Live commerce em redes sociais e plataformas de vídeo aproximam conteúdo, relacionamento e compra, abrindo novas possibilidades para negócios que disputam a atenção do consumidor
Comprar não é apenas uma transação, é uma experiência. E quem inova no varejo digital já percebeu que, com a criação de novas plataformas, o consumidor tem cada vez mais caminhos para descobrir produtos, receber recomendações, se entreter e fazer compras. Tudo fica disponível no mesmo lugar, por meio de redes sociais, aplicativos e plataformas de vídeo. O tema apareceu no ESX 2026 em painéis ligados ao varejo, com destaque para a palestra de André Vernareccia sobre TikTok Shop e o live commerce como uma nova oportunidade de crescimento dos negócios.
O formato combina transmissão ao vivo, demonstração de produto, interação com o público e compra em tempo real, simulando o semelhante a uma demonstração e compra em loja física, mas no virtual e de qualquer lugar do mundo. Na prática, a vitrine deixa de ser estática e passa a funcionar como a experiência em si: o consumidor vê, pergunta, compara, confia e compra dentro de uma jornada fluida. Para startups e varejistas, essa mudança amplia as possibilidades, mas também traz novos desafios: não basta estar online, é preciso repensar como o produto é apresentado, como a confiança é construída e como a venda acontece.

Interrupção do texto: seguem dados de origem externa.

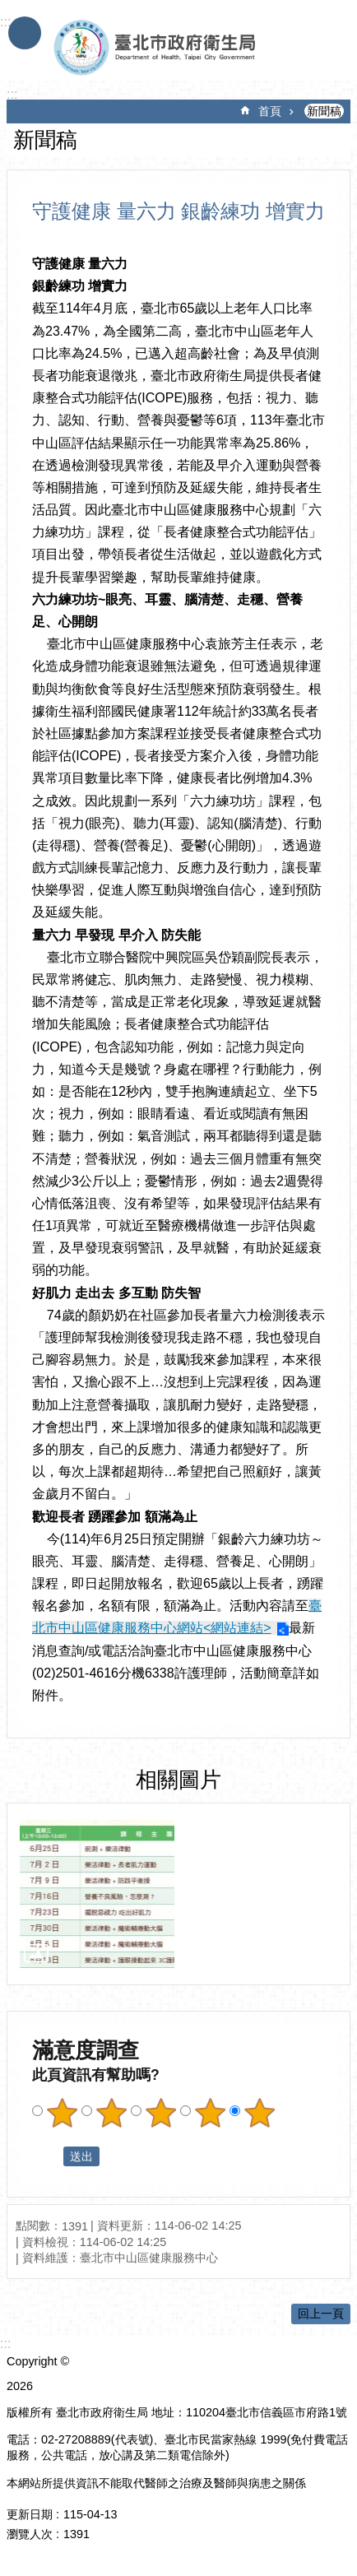 Image resolution: width=357 pixels, height=2576 pixels. Describe the element at coordinates (24, 32) in the screenshot. I see `手機版選單 [button]` at that location.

Dados recentes ajudam a dimensionar essa mudança. O Relatório de Varejo 2025 da Adyen aponta que 64% dos consumidores querem poder comprar em múltiplas plataformas, seja no feed de uma rede social, no aplicativo do varejista ou na loja física. Entre consumidores da geração Z, o mesmo percentual prefere marcas que vendem pelas redes sociais, por exemplo. A leitura é objetiva: a jornada de compra já não cabe em um único canal. E quem quer se destacar precisam se atualizar.
Essa transformação também aparece em levantamento da Confederação Nacional de Dirigentes Lojistas (CNDL) e do SPC Brasil sobre consumo multicanal. A pesquisa indica que 31% dos consumidores já utilizaram live commerce como canal de compra, sinalizando que formatos baseados em interação e demonstração ao vivo já integram a rotina de muitos consumidores conectados.

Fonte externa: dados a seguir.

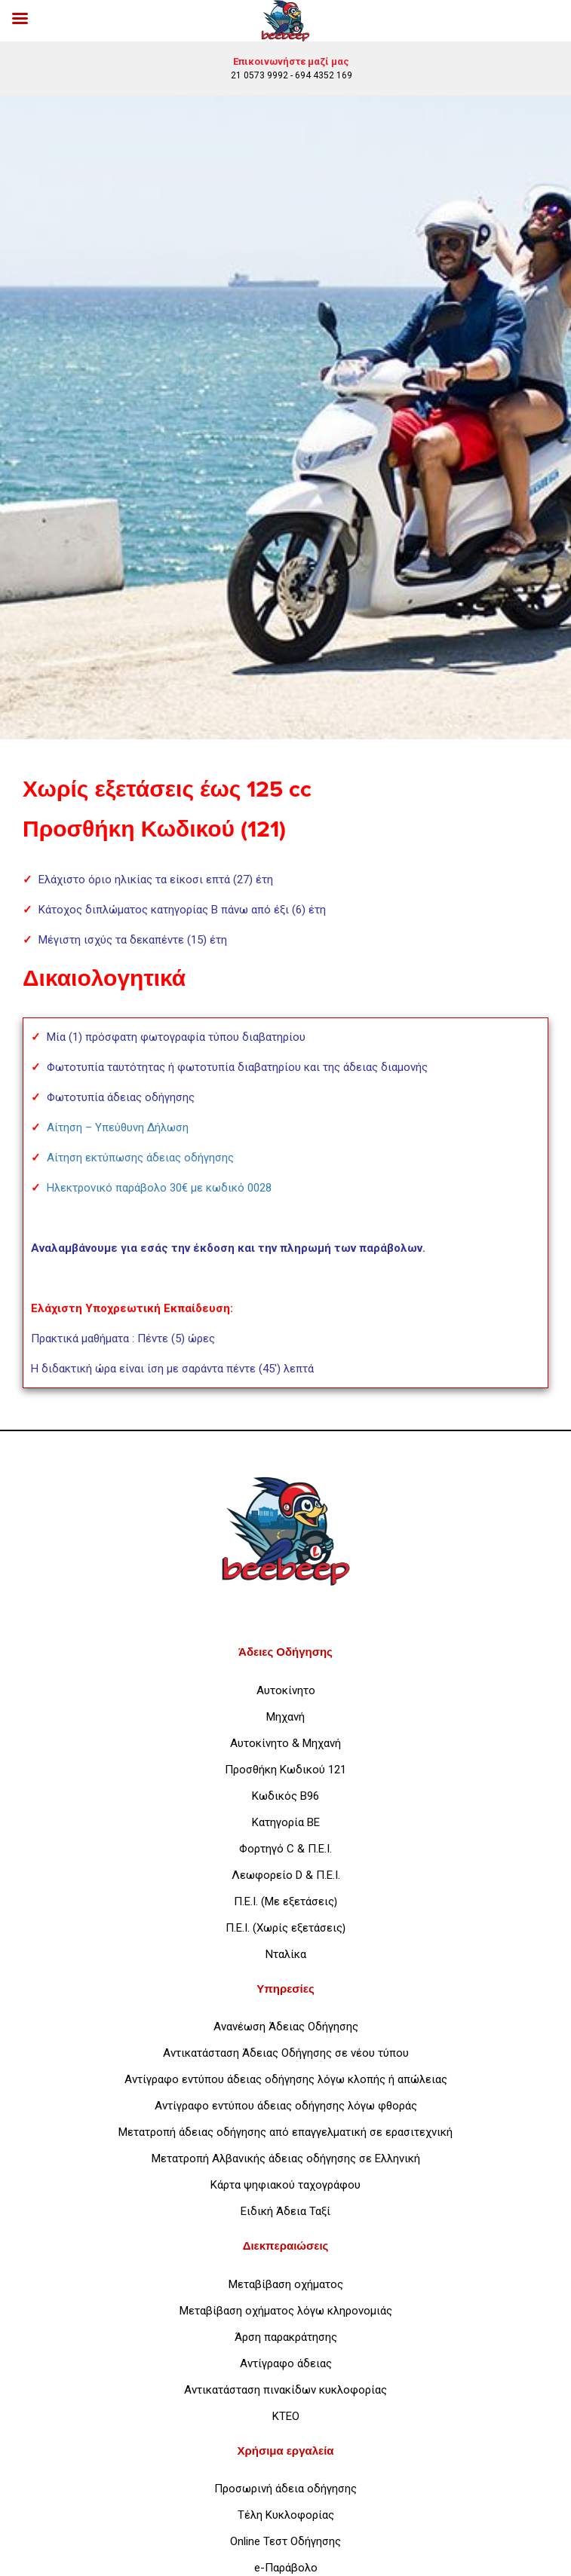 The height and width of the screenshot is (2576, 571). Describe the element at coordinates (118, 1127) in the screenshot. I see `Αίτηση – Υπεύθυνη Δήλωση` at that location.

No caso do TikTok Shop, a própria plataforma afirma que por meio de pesquisa recente que, em seu primeiro ano de operação no Brasil, registrou crescimento de 102 vezes no GMV médio diário mensal. A empresa também informa que o live commerce se tornou um dos motores desse avanço, com aumento de 161 vezes no GMV médio diário mensal gerado por transmissões ao vivo entre maio de 2025 e maio de 2026. Por se tratar de dado divulgado pela própria companhia, ele deve ser lido como sinal de mercado e alerta para novas tendências.
Para o ecossistema capixaba, a oportunidade está em tratar o live commerce não como modismo, mas como inovação aplicada ao varejo. Marcas locais, negócios de nicho, empreendedores criativos, produtores regionais e empresas de pequeno porte podem usar o formato para testar produtos, reduzir distância com o consumidor, construir comunidade e vender a partir da confiança. Mas isso exige mais do que ligar uma câmera. Exige estratégia, operação, logística, atendimento, meios de pagamento, linguagem e consistência.
A inovação, nesse caso, não está apenas na plataforma. Está na mudança de mentalidade. Conteúdo passa a ser parte da infraestrutura comercial da empresa. A venda deixa de depender só de anúncio, catálogo ou ponto físico e passa a combinar narrativa, experiência, dados e relacionamento. Para quem empreende no Espírito Santo, o desafio é transformar atenção em valor sem tratar redes sociais apenas como vitrine.